Originally Posted by Caligirl
So after GAL last night which was great as always I ended up going on a date with H. Great time as always ( is enjoying dates has never been an issue ). So as I was getting ready to leave to go to my home I’ve been noticing he becomes clingy . Takes deep breaths . Just stares at me . But I proceed to say I had a great time . I’m gonna head home and leave . All I can say is this is by far the hardest thing I have done . I smiled and pulled away . Then come the texts and phone calls from him . Maybe temp checks ?? I would normally poor my heart out but didn’t . Even though I was crying driving when he called I quickly pulled it together . Then he initiates a R talk . Telling me living in 2 worlds is slowly killing him . He actually admitted to having a part of him wanting to come home but doesn’t trust we won’t fall back into the same patterns and have toxic fights . But also admitted the part of just wanting to not try anymore . I tried validating but did awful . I think I was caught off guard . I didn’t argue but said I’m never gonna ask you to come home that’s a decision only you can make . He has really started to spend more time with me and at home but I got that feeling he’s about to run hard the other way . What will be shall be .

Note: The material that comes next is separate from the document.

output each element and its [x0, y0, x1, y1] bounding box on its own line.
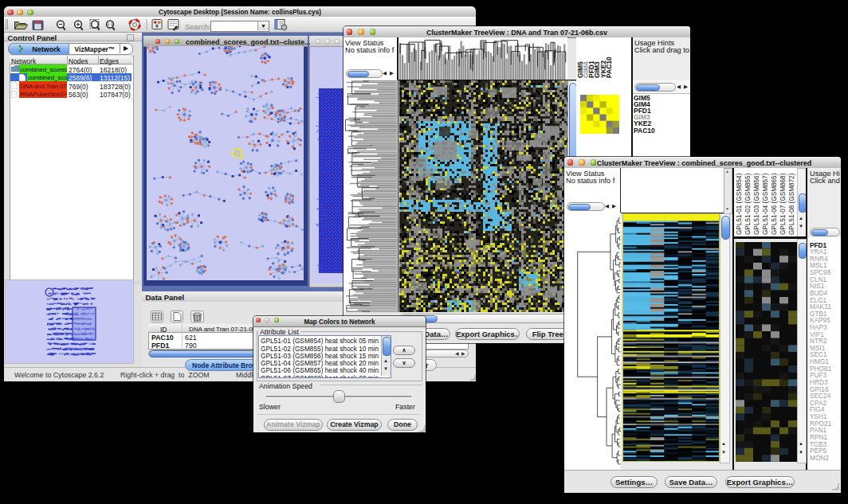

I think you are doing great. Seriously. I know your heart is telling you to pursue, to reach out and pull him in close to tell him how much you care... I am choked up just thinking about that. But you are strong. You did resist that urge because deep down you know he isn't ready. Work on being the most attractive Caligirl you can be!!

The fact that he is questioning his decision is good. He may try to goad you into arguments so that you can be the boogeyman he needs to blame. Don't do it. Don't get in the way of him questioning what he's doing.

I love that you told him you aren't going to ask him to come home. Very strong.


H 34
W 29
BD 3/12/18
Divorce Busted Spring 19

It is not things that bother us, but the stories we tell ourselves about things.